* **DATASET**:

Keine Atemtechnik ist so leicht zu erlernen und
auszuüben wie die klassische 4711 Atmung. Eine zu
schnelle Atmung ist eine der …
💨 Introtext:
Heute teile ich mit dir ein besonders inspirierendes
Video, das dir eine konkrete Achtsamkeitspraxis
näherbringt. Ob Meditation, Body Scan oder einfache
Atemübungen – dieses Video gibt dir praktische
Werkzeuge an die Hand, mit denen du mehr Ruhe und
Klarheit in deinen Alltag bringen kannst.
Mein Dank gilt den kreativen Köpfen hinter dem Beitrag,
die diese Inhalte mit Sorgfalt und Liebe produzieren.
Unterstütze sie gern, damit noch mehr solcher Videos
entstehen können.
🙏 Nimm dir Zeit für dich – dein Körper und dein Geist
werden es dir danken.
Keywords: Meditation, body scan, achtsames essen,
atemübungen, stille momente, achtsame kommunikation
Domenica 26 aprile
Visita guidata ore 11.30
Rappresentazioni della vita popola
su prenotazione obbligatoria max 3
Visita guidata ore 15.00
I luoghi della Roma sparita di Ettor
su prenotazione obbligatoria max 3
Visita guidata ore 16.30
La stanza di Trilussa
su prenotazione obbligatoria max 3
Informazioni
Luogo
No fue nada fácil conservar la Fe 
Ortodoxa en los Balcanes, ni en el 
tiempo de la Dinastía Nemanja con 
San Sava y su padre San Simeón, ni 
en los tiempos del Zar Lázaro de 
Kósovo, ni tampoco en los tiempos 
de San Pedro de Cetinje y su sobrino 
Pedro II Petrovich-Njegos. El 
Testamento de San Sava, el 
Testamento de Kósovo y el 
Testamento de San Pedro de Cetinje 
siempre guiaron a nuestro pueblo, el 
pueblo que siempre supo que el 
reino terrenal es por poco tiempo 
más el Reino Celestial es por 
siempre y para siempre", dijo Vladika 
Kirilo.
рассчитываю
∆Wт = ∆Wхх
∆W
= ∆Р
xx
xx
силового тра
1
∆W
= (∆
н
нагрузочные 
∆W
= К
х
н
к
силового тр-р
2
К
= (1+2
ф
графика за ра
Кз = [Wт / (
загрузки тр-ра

* **TASK ITEM**: In the lines above, find the word "mehr" and copy every line it occurs in.

* **EXERCISE ANSWER**:
Werkzeuge an die Hand, mit denen du mehr Ruhe und
Unterstütze sie gern, damit noch mehr solcher Videos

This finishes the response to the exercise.